__Stored data entries__
··········

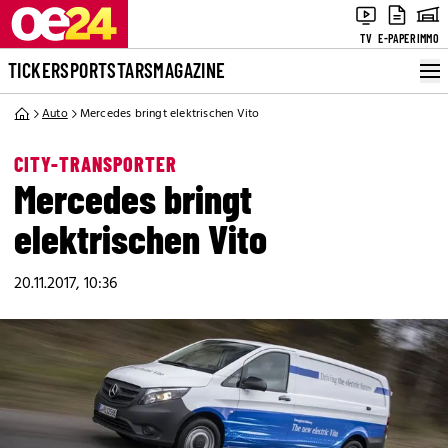
TV
E-PAPER
IMMO
TICKER
SPORT
STARS
MAGAZINE
Auto
Mercedes bringt elektrischen Vito
CITY-TRANSPORTER
Mercedes bringt
elektrischen Vito
20.11.2017, 10:36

··········

__Work request__
Whenever the word "Vito" shows up in a line above, copy that line.

__Solution to the exercise__
Mercedes bringt elektrischen Vito
elektrischen Vito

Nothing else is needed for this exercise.